TASK TO COMPLETE -
Find the line containing "Appeal In Video Privacy Case", then print it and each following line through the end of the records, exactly and with nothing added; leave out any pictures.

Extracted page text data
========================================

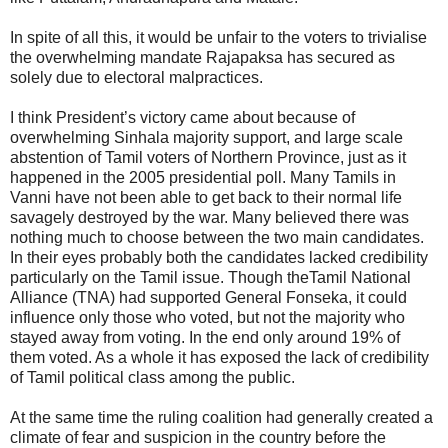
In spite of all this, it would be unfair to the voters to trivialise
the overwhelming mandate Rajapaksa has secured as
solely due to electoral malpractices.
I think President’s victory came about because of
overwhelming Sinhala majority support, and large scale
abstention of Tamil voters of Northern Province, just as it
happened in the 2005 presidential poll. Many Tamils in
Vanni have not been able to get back to their normal life
savagely destroyed by the war. Many believed there was
nothing much to choose between the two main candidates.
In their eyes probably both the candidates lacked credibility
particularly on the Tamil issue. Though theTamil National
Alliance (TNA) had supported General Fonseka, it could
influence only those who voted, but not the majority who
stayed away from voting. In the end only around 19% of
them voted. As a whole it has exposed the lack of credibility
of Tamil political class among the public.
At the same time the ruling coalition had generally created a
climate of fear and suspicion in the country before the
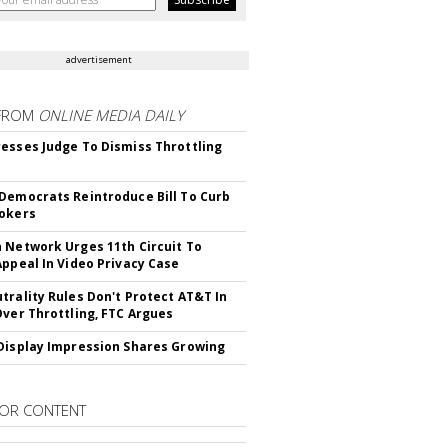
advertisement
FROM
ONLINE MEDIA DAILY
esses Judge To Dismiss Throttling
Democrats Reintroduce Bill To Curb
okers
 Network Urges 11th Circuit To
Appeal In Video Privacy Case
trality Rules Don't Protect AT&T In
Over Throttling, FTC Argues
Display Impression Shares Growing
OR CONTENT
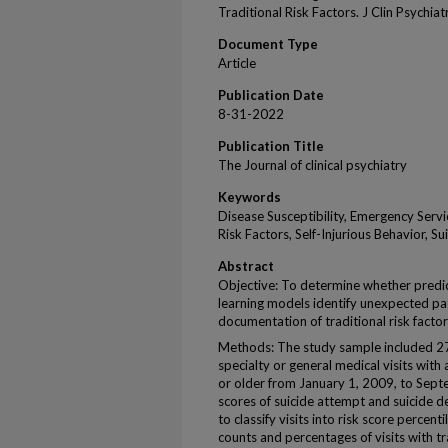
Traditional Risk Factors. J Clin Psychia
Document Type
Article
Publication Date
8-31-2022
Publication Title
The Journal of clinical psychiatry
Keywords
Disease Susceptibility, Emergency Servi
Risk Factors, Self-Injurious Behavior, S
Abstract
Objective: To determine whether predic
learning models identify unexpected pa
documentation of traditional risk factor
Methods: The study sample included 2
specialty or general medical visits wit
or older from January 1, 2009, to Sep
scores of suicide attempt and suicide de
to classify visits into risk score percent
counts and percentages of visits with trad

========================================

RESULT OF THE TASK -
Appeal In Video Privacy Case
trality Rules Don't Protect AT&T In
Over Throttling, FTC Argues
Display Impression Shares Growing
OR CONTENT
Traditional Risk Factors. J Clin Psychia
Document Type
Article
Publication Date
8-31-2022
Publication Title
The Journal of clinical psychiatry
Keywords
Disease Susceptibility, Emergency Servi
Risk Factors, Self-Injurious Behavior, S
Abstract
Objective: To determine whether predic
learning models identify unexpected pa
documentation of traditional risk factor
Methods: The study sample included 2
specialty or general medical visits wit
or older from January 1, 2009, to Sep
scores of suicide attempt and suicide de
to classify visits into risk score percent
counts and percentages of visits with trad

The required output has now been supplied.